| INSTRUCTIONS FOR THE TASK |
Return exactly the lines of the data below, from the one that contains "prosinec 2026" through the final line, and leave out every picture.

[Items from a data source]

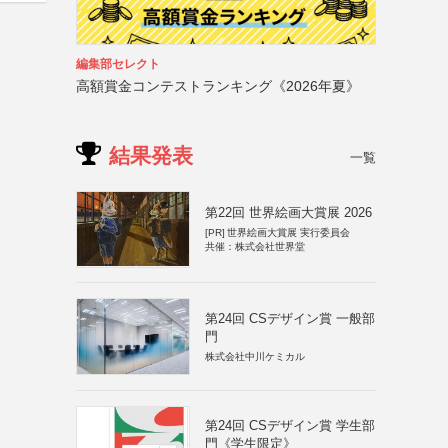
編集部セレクト
高額賞金コンテストランキング《2026年夏》
結果発表
一覧
第22回 世界絵画大賞展 2026
[PR]
世界絵画大賞展 実行委員会
共催：株式会社世界堂
第24回 CSデザイン賞 一般部
門
株式会社中川ケミカル
第24回 CSデザイン賞 学生部
門《学生限定》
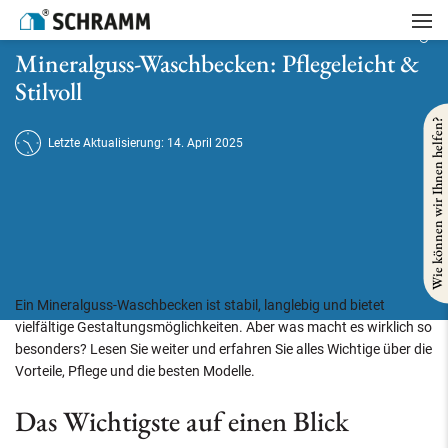
Startseite
/
Badsanierung
/
Mineralguss-Waschbecken: Pflegeleicht & Stilvoll
Mineralguss-Waschbecken: Pflegeleicht &
Stilvoll
Wie können wir Ihnen helfen?
Letzte Aktualisierung: 14. April 2025
Ein Mineralguss-Waschbecken ist stabil, langlebig und bietet
vielfältige Gestaltungsmöglichkeiten. Aber was macht es wirklich so
besonders? Lesen Sie weiter und erfahren Sie alles Wichtige über die
Vorteile, Pflege und die besten Modelle.
Das Wichtigste auf einen Blick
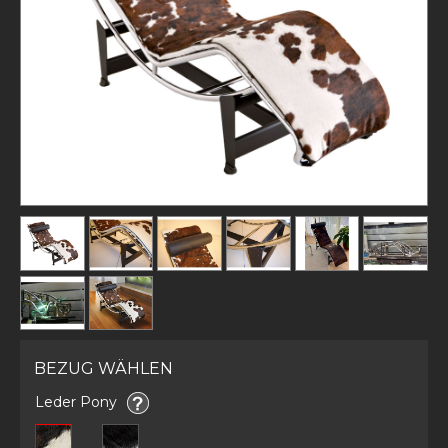
BEZUG WÄHLEN
Leder Pony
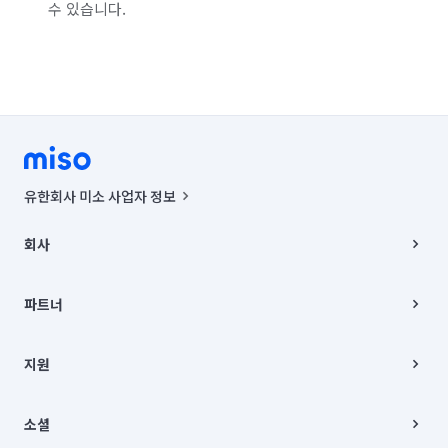
수 있습니다.
유한회사 미소 사업자 정보
사업자등록번호 : 291-87-00271 | 인허가번호 : 2016-3220163-14-5-
00019 |
회사
통신판매신고번호 : 2024-서울종로-1400(공정거래위원회 정보) |
대표이사 : CHING VICTOR COLUMBIA RHEE
회사소개
주소 | 본사: 서울특별시 종로구 율곡로 6(중학동, 트윈트리빌딩) B동 5층
채용
파트너
컨택센터 : 서울특별시 종로구 수송동 율곡로 24, 7층, 8층 미소
블로그
유한회사 미소는 통신판매중개자이며, 통신판매의 당사자가 아닙니다.
파트너 지원
상품, 상품정보, 거래에 관한 의무와 책임은 거래당사자에게 있습니다.
이사
지원
언론 보도 관련 문의:
contact@getmiso.com
이사 청소/입주 청소
대표번호: 1577-8808
고객센터
© 유한회사 미소. Miso, Inc. All Rights Reserved.
이용약관
소셜
개인정보처리방침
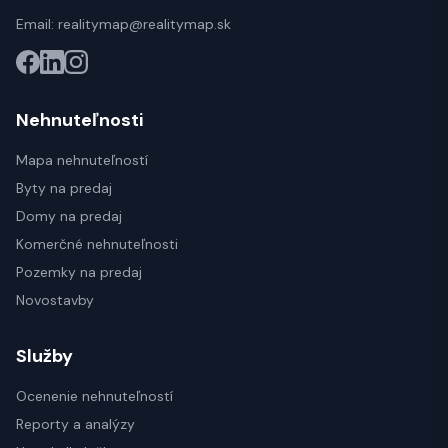
Email:
realitymap@realitymap.sk
Nehnuteľnosti
Mapa nehnuteľností
Byty na predaj
Domy na predaj
Komerčné nehnuteľnosti
Pozemky na predaj
Novostavby
Služby
Ocenenie nehnuteľností
Reporty a analýzy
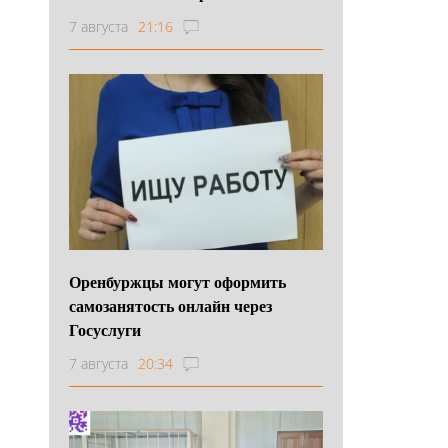
7 августа
21:16
Оренбуржцы могут оформить
самозанятость онлайн через
Госуслуги
7 августа
20:34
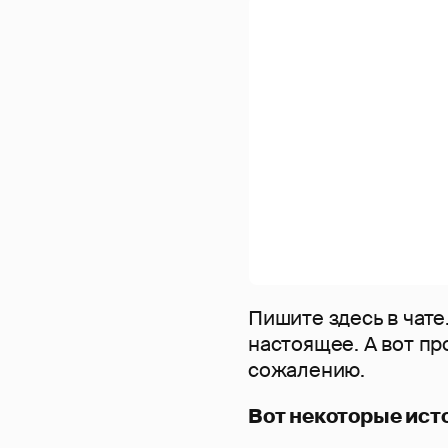
Пишите здесь в чате
настоящее. А вот пр
сожалению.
Вот некоторые ист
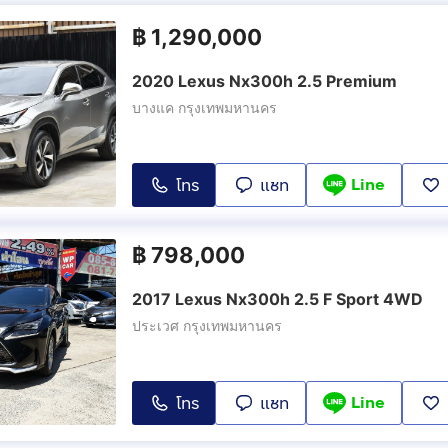
฿
1,290,000
2020 Lexus Nx300h 2.5 Premium
บางแค กรุงเทพมหานคร
Line
โทร
แชท
฿
798,000
2017 Lexus Nx300h 2.5 F Sport 4WD
ประเวศ กรุงเทพมหานคร
Line
โทร
แชท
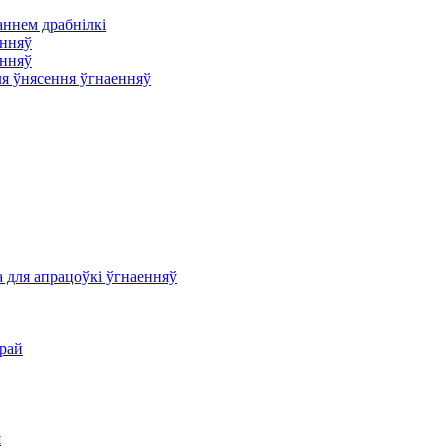
аннем драбнілкі
енняў
енняў
ля ўнясення ўгнаенняў
 для апрацоўкі ўгнаенняў
рай
я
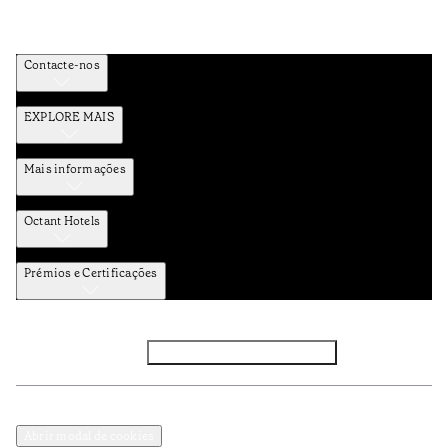
Contacte-nos
EXPLORE MAIS
Mais informações
Octant Hotels
Prémios e Certificações
Facebook
Instagram
Subscrever NEWSLETTER
Política de Privacidade e Dados Pessoais
Termos e Condições
Abrir modal de cookies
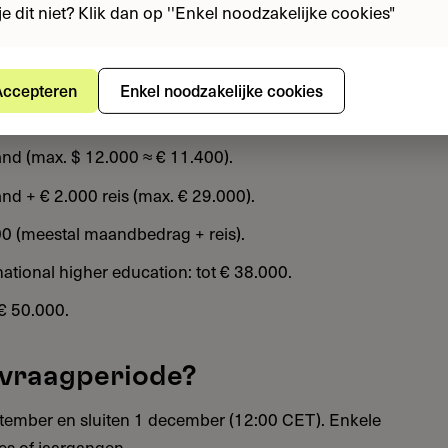
je dit niet? Klik dan op ''Enkel noodzakelijke cookies"
is beschikbaar?
ccepteren
Enkel noodzakelijke cookies
or 3-6 maanden onderzoek/onderwijs.
nd (max. $ 12.000 ≈ € 11.400).
d + € 2.000 reis (max. € 29.000).
0 (meestal maandbedrag + reis).
ational higher education: tot € 38.000.
 € 50.000.
nvraagperiode?
ptember en sluiten 1 december (12:00 CET). Enkele
es of jaargangen.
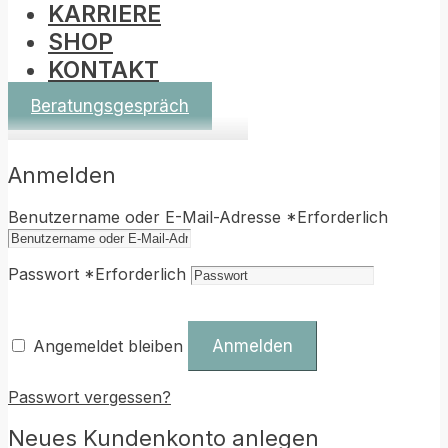
KARRIERE
SHOP
KONTAKT
Beratungsgespräch
Anmelden
Benutzername oder E-Mail-Adresse
*
Erforderlich
Passwort
*
Erforderlich
Angemeldet bleiben
Anmelden
Passwort vergessen?
Neues Kundenkonto anlegen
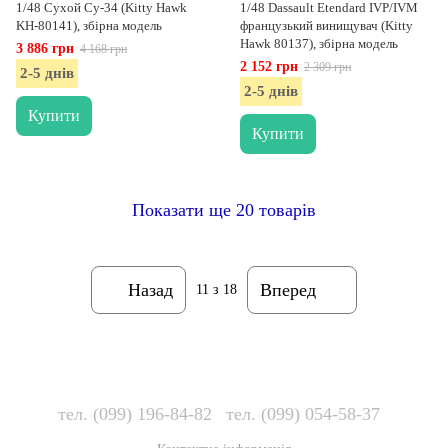
1/48 Сухой Су-34 (Kitty Hawk
1/48 Dassault Etendard IVP/IVM
KH-80141), збірна модель
французький винищувач (Kitty
Hawk 80137), збірна модель
3 886 грн
4 168 грн
2 152 грн
2 309 грн
2-5 днів
2-5 днів
Купити
Купити
Показати ще 20 товарів
Назад
Вперед
11
з 18
тел. (099) 196-84-82
тел. (099) 054-58-37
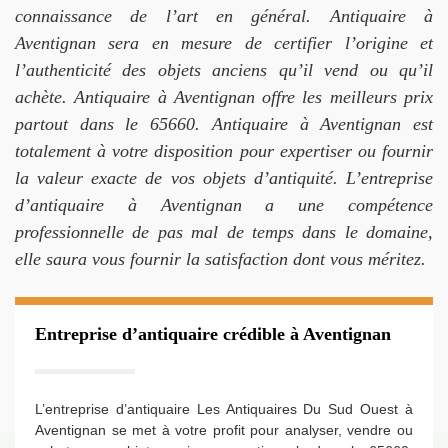
connaissance de l’art en général. Antiquaire à
Aventignan sera en mesure de certifier l’origine et
l’authenticité des objets anciens qu’il vend ou qu’il
achète. Antiquaire à Aventignan offre les meilleurs prix
partout dans le 65660. Antiquaire à Aventignan est
totalement à votre disposition pour expertiser ou fournir
la valeur exacte de vos objets d’antiquité. L’entreprise
d’antiquaire à Aventignan a une compétence
professionnelle de pas mal de temps dans le domaine,
elle saura vous fournir la satisfaction dont vous méritez.
Entreprise d’antiquaire crédible à Aventignan
L’entreprise d’antiquaire Les Antiquaires Du Sud Ouest à
Aventignan se met à votre profit pour analyser, vendre ou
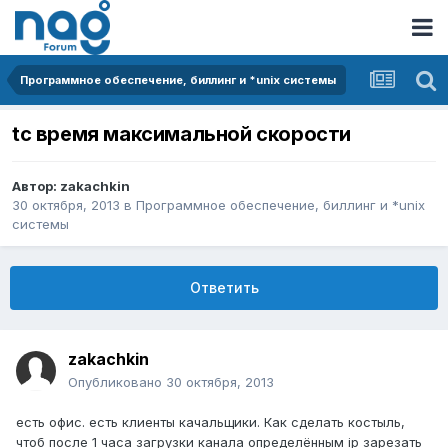
Программное обеспечение, биллинг и *unix системы
tc время максимальной скорости
Автор:
zakachkin
30 октября, 2013
в
Программное обеспечение, биллинг и *unix
системы
Ответить
zakachkin
Опубликовано
30 октября, 2013
есть офис. есть клиенты качальщики. Как сделать костыль,
чтоб после 1 часа загрузки канала определённым ip зарезать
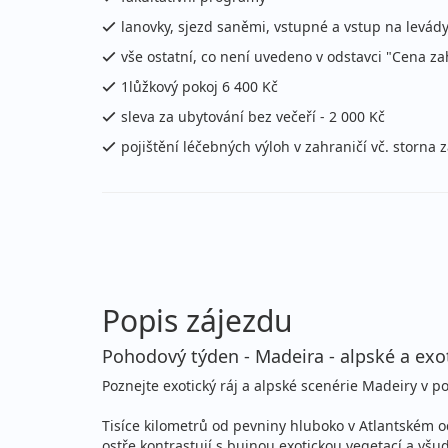
11.08. - 18.08.2026
po
lanovky, sjezd saněmi, vstupné a vstup na levády
úterý - úterý
let
vše ostatní, co není uvedeno v odstavci "Cena z
září 2026
1lůžkový pokoj 6 400 Kč
sleva za ubytování bez večeří - 2 000 Kč
08.09. - 15.09.2026
po
pojištění léčebných výloh v zahraničí vč. storna 
úterý - úterý
let
22.09. - 29.09.2026
po
úterý - úterý
let
říjen 2026
Popis zájezdu
06.10. - 13.10.2026
po
Pohodový týden - Madeira - alpské a exo
úterý - úterý
let
Poznejte exotický ráj a alpské scenérie Madeiry v
prosinec 2026
Tisíce kilometrů od pevniny hluboko v Atlantském oc
ostře kontrastují s bujnou exotickou vegetací a vš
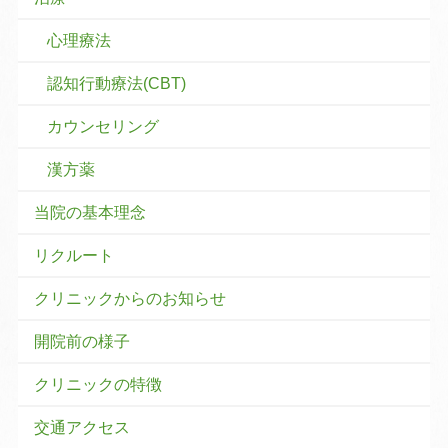
心理療法
認知行動療法(CBT)
カウンセリング
漢方薬
当院の基本理念
リクルート
クリニックからのお知らせ
開院前の様子
クリニックの特徴
交通アクセス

| TASK RESULT |
prosinec 2026
Tisíce kilometrů od pevniny hluboko v Atlantském oc
ostře kontrastují s bujnou exotickou vegetací a vš
心理療法
認知行動療法(CBT)
カウンセリング
漢方薬
当院の基本理念
リクルート
クリニックからのお知らせ
開院前の様子
クリニックの特徴
交通アクセス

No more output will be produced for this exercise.